• **Assigned task**
The answer is the set of lines that include "expression", copied from the data below.

(Beginning of Data for this task)

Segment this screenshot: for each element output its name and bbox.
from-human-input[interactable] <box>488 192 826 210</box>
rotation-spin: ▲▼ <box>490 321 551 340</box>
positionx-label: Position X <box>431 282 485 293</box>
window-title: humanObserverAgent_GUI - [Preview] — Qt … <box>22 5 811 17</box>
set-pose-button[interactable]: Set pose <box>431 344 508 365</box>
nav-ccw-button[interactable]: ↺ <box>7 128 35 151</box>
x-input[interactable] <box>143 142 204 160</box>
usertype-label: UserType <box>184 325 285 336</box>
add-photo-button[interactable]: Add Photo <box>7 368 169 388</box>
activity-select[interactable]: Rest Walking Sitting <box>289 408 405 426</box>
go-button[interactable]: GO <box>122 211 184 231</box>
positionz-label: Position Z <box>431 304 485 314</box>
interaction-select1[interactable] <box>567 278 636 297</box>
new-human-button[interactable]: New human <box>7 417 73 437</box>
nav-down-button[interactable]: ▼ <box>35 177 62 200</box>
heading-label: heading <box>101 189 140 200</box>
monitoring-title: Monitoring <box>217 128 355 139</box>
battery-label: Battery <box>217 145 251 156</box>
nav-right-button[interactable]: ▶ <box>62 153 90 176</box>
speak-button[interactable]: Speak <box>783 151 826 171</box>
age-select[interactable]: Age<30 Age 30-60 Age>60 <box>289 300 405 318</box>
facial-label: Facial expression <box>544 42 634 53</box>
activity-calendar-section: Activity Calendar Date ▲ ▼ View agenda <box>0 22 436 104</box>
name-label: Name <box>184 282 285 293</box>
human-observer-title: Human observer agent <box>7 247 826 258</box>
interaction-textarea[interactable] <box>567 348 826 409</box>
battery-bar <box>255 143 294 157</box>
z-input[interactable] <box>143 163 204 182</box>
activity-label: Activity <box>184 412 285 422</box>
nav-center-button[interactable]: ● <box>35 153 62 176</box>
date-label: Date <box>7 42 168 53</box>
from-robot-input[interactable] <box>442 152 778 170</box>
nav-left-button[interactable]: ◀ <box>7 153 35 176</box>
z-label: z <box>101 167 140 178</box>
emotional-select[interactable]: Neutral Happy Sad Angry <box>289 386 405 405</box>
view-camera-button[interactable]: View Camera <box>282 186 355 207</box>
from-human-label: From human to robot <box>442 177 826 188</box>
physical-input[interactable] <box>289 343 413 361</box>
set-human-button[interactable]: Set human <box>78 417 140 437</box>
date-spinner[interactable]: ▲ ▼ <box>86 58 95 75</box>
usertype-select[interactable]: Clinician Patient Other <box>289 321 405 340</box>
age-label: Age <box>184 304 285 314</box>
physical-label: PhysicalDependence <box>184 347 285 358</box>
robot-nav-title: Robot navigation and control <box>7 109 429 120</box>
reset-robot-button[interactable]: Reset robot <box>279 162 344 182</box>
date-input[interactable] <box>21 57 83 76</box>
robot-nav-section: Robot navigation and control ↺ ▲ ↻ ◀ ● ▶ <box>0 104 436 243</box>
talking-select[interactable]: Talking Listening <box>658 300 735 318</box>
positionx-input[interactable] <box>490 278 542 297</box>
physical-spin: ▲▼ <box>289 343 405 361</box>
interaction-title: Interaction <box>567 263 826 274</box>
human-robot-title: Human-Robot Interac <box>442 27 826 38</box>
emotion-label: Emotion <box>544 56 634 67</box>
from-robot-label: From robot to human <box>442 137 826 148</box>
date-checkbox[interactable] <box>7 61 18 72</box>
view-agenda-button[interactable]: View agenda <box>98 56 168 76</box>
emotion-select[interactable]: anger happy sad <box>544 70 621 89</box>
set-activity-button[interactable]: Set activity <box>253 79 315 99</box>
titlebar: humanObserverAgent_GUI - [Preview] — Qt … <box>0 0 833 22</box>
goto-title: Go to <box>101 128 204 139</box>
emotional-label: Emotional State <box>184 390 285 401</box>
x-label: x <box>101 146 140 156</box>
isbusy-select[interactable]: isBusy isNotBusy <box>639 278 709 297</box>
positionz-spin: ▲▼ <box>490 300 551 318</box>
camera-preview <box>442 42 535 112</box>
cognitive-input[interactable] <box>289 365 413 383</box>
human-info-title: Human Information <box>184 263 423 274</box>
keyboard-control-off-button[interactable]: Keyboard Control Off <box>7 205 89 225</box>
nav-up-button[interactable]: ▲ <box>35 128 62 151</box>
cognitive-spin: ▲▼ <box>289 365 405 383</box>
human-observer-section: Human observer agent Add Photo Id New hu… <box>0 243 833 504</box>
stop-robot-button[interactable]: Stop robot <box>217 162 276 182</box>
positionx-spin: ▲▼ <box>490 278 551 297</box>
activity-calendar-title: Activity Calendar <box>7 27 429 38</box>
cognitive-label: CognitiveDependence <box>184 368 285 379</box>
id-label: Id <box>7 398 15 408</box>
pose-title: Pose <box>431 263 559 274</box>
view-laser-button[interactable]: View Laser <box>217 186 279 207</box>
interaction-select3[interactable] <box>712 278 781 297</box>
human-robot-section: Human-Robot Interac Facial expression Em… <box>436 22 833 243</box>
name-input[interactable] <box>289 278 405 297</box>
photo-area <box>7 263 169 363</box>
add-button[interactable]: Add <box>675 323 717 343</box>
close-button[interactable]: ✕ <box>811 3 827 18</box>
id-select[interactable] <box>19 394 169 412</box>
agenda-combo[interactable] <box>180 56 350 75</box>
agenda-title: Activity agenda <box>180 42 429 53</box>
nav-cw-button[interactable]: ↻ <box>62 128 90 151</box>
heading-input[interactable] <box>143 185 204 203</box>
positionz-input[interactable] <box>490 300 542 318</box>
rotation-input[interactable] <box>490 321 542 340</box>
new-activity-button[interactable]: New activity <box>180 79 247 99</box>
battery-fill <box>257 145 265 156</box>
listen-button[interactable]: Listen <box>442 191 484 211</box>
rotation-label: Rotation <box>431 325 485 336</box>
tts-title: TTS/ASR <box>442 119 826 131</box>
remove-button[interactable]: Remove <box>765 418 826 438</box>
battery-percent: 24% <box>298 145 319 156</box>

(End of Data for this task)

• **Answer space**
facial-label: Facial expression <box>544 42 634 53</box>
human-robot-section: Human-Robot Interac Facial expression Em… <box>436 22 833 243</box>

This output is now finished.